Brazil’s contact-center outsourcing services market earned $5.39 billion in revenue in 2012, but the sector is struggling to see growth due to high labor costs and a weak domestic economy, according to a new report from market research firm Frost and Sullivan.
There are several factors continuing to plague the market. The lack of a skilled workforce is affecting service quality and profit margins for the service providers; many call center operators are investing heavily in employee training and, as a result, seeing their profit margins shrinking dramatically.
The government appears to be looking for ways to review the current regulations in order to broaden the scope for service providers, says the report. The new opportunities can be explored by those service providers who are armed with a range of online solutions.
“Tax incentive policies have decreased the financial burden on the contact center industry, encouraging expansion,” said Frost & Sullivan analyst Daniela Pineiro. “For instance, the 2012 payroll tax exemption for the Brazilian contact center industry has reduced employers’ tax contribution from 20 percent on the payroll to two percent of the annual revenue.”
High labor costs and complex bureaucracy have continued to hinder foreign invest in the outsourcing sector.
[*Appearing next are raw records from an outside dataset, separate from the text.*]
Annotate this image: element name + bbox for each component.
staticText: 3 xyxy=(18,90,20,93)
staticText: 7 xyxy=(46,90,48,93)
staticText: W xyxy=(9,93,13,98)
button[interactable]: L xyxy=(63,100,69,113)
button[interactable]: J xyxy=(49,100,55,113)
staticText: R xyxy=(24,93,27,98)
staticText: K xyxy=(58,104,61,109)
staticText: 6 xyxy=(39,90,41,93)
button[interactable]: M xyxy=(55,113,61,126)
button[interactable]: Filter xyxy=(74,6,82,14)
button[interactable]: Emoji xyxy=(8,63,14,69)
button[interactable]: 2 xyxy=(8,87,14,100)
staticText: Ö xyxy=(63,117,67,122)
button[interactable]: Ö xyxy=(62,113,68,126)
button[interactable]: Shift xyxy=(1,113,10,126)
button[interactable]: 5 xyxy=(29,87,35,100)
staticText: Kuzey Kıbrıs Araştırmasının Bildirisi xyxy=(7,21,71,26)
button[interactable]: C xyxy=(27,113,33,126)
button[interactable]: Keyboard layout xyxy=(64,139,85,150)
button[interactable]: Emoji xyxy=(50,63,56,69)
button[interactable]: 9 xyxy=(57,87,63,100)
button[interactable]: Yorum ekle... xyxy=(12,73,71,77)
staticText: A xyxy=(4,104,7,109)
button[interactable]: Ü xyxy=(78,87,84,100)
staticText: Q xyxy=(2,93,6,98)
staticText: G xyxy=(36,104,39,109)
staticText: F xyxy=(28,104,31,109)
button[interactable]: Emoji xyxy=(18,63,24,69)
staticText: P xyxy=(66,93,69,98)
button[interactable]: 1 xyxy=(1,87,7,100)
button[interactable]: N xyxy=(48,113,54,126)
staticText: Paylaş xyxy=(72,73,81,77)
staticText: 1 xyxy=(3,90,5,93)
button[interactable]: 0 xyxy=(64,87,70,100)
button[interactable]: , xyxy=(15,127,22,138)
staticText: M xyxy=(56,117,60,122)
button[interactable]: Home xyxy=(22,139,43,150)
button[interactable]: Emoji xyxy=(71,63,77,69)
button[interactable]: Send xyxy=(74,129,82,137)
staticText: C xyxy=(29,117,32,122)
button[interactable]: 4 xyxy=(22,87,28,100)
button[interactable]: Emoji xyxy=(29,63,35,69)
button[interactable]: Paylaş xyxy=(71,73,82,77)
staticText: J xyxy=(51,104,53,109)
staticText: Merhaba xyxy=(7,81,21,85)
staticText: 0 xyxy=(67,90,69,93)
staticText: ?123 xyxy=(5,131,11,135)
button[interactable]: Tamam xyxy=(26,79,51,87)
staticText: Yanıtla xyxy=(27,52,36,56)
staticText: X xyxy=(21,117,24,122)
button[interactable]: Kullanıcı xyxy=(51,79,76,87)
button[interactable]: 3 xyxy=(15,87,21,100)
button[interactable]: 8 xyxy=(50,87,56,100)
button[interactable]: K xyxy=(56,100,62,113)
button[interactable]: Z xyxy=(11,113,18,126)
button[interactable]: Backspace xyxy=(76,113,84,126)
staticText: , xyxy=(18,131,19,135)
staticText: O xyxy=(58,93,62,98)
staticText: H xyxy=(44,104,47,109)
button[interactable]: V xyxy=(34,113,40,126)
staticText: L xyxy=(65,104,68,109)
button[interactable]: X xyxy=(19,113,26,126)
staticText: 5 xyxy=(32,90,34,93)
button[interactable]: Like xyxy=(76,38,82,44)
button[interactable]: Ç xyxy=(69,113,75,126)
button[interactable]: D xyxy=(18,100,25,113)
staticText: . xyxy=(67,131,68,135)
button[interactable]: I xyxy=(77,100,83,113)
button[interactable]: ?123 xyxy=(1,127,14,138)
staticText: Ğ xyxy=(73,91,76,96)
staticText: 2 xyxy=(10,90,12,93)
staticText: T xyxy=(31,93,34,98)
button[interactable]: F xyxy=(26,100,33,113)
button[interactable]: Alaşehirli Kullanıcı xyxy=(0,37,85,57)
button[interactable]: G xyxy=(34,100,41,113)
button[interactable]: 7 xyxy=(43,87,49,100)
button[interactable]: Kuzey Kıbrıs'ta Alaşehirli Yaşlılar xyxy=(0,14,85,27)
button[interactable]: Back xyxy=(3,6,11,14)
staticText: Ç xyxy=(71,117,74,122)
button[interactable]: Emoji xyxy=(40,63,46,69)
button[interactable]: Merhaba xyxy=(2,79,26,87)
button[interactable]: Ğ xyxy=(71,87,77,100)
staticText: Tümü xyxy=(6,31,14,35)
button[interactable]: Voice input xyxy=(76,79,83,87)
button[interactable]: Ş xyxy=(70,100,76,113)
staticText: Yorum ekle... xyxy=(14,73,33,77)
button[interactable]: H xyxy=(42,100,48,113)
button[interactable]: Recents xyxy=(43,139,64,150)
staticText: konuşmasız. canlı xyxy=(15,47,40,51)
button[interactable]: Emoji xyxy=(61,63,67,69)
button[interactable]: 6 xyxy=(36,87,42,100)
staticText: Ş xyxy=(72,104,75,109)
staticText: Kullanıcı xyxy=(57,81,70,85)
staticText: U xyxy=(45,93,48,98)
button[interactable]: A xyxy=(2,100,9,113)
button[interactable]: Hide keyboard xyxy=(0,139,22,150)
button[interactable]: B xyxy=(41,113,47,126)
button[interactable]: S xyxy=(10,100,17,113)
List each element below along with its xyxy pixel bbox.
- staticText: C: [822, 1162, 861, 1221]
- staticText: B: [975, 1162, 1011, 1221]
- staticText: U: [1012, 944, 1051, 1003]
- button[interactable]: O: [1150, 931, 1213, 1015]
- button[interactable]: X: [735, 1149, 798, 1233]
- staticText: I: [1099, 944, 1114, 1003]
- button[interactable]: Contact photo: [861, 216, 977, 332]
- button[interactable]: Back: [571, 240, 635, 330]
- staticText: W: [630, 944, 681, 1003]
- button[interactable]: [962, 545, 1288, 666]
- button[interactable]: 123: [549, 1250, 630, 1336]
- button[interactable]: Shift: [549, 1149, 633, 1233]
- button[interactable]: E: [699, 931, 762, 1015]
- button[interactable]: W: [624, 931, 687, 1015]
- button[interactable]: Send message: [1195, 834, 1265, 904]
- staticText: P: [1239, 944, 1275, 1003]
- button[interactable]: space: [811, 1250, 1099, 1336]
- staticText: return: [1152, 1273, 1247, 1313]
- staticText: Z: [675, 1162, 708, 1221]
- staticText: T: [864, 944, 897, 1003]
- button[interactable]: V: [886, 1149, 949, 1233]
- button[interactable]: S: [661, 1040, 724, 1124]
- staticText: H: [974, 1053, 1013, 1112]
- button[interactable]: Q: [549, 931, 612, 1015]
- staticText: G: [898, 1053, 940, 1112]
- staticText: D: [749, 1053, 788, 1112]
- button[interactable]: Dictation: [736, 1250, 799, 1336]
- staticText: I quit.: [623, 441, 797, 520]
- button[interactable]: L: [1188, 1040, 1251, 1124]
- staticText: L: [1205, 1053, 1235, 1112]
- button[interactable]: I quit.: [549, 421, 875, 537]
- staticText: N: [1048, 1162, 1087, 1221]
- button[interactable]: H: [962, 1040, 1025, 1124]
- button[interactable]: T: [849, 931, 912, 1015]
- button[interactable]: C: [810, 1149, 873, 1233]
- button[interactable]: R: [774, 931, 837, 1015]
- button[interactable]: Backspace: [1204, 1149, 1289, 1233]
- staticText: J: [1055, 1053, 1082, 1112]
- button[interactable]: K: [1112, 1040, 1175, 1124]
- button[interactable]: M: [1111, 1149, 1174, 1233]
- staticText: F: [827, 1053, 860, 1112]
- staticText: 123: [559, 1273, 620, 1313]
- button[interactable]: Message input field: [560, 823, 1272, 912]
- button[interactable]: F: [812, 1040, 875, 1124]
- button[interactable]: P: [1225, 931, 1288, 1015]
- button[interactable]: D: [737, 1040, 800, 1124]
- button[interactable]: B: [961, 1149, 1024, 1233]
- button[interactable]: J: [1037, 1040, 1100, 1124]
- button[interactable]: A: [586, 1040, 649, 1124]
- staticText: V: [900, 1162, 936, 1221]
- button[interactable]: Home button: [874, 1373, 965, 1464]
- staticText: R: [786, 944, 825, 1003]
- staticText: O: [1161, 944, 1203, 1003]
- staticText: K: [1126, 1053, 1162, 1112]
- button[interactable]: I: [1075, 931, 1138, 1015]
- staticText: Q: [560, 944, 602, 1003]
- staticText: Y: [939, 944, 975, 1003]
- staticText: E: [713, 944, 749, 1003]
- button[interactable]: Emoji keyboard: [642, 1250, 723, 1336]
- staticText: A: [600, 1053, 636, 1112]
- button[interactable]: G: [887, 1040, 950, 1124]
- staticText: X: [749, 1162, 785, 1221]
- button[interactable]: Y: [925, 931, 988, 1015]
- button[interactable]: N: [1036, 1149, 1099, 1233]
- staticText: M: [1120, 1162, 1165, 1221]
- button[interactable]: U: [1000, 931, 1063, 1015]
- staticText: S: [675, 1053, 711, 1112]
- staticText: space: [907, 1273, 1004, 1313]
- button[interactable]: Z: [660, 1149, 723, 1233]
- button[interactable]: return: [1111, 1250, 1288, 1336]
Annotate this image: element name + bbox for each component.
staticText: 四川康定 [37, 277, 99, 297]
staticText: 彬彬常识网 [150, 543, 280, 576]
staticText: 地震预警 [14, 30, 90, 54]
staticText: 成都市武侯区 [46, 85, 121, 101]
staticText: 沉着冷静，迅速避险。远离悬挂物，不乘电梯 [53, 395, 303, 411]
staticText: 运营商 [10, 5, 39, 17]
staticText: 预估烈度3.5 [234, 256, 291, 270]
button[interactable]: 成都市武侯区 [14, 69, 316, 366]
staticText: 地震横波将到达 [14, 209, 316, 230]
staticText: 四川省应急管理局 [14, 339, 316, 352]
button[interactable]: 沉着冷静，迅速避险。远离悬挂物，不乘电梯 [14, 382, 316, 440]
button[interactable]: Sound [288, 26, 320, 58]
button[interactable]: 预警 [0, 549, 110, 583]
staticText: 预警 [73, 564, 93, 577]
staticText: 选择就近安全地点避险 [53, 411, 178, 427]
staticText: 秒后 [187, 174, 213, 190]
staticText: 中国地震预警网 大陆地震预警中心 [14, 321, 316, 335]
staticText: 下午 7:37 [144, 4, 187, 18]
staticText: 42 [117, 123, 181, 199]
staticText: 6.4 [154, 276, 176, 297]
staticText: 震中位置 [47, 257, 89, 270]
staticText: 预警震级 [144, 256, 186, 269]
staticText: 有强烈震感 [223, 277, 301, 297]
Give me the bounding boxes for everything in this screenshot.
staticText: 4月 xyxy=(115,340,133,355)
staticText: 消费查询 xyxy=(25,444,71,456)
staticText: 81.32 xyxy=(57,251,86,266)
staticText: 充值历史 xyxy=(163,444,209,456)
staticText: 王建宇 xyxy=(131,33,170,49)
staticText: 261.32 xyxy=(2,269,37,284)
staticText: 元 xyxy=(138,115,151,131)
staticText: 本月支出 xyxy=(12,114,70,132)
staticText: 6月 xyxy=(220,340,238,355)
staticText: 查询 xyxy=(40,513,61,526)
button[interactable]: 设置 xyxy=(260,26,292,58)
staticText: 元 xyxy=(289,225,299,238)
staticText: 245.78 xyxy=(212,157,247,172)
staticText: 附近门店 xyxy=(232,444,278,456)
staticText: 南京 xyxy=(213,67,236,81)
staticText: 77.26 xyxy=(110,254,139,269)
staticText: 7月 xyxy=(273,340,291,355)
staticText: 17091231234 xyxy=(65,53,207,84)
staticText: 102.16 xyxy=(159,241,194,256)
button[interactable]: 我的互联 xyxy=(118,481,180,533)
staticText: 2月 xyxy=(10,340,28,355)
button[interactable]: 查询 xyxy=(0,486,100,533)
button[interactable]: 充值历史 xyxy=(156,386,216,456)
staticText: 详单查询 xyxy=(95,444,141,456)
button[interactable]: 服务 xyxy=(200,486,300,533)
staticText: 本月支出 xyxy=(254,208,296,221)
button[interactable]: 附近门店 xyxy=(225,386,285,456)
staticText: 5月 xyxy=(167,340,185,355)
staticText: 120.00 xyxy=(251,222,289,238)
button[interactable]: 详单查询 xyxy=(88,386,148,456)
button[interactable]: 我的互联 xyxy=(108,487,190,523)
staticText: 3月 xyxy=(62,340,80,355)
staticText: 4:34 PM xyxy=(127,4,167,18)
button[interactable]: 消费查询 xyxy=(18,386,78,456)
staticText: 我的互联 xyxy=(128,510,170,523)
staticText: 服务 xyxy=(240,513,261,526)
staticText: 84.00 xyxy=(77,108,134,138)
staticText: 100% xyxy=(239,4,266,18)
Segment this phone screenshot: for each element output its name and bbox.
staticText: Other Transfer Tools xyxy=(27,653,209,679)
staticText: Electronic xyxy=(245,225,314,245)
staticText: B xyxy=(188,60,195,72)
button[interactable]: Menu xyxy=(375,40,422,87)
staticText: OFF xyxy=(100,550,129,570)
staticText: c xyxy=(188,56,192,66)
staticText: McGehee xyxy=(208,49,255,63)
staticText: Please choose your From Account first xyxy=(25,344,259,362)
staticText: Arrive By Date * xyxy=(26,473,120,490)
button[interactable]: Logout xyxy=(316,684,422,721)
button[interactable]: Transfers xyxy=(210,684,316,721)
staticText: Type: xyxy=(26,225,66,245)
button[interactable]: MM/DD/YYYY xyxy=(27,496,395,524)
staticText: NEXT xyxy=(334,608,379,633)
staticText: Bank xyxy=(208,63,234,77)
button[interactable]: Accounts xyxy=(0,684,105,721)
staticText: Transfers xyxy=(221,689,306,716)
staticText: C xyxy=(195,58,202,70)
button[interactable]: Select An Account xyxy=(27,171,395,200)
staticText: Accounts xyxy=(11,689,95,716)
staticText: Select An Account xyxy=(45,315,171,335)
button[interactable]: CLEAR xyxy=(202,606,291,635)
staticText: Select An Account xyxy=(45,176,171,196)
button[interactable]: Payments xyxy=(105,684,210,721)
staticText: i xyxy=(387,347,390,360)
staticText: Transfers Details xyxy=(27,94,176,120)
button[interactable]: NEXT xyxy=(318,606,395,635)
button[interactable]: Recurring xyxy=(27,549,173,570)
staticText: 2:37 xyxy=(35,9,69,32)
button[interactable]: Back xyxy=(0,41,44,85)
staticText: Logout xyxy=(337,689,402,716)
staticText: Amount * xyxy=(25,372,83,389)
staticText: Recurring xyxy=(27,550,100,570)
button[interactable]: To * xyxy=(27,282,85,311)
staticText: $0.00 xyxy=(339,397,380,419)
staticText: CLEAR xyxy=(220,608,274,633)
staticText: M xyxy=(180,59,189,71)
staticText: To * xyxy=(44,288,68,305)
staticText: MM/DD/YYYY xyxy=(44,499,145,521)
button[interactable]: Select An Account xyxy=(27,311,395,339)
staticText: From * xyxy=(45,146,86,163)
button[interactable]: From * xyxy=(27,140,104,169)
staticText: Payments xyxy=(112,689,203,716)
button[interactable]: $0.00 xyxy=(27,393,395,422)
Nevertheless, the research firm predicts that foreign contact-center outsourcing companies will continue to launch and expand operations in Brazil due to “the overall solid economy and the upcoming boost of infrastructure enhancements.”
So far, an increased effort by Brazilian businesses to cut costs and streamline business operations has benefited the outsourcing industry, with the report predicting that “The number of workstations will reach 292,454 by 2019 at a CAGR of 6.4 percent.”
“Innovative contact center leaders in Brazil are looking to diversify their services to provide a more professional and up-to-date platform, changing the perception that the contact center industry is just a commodity provider, while widening margins,” commented ICT Industry Manager Juan Manuel Gonzalez. “In fact, in the long run, communications, marketing, IT and financial companies will tend to merge some of their businesses with contact center services.”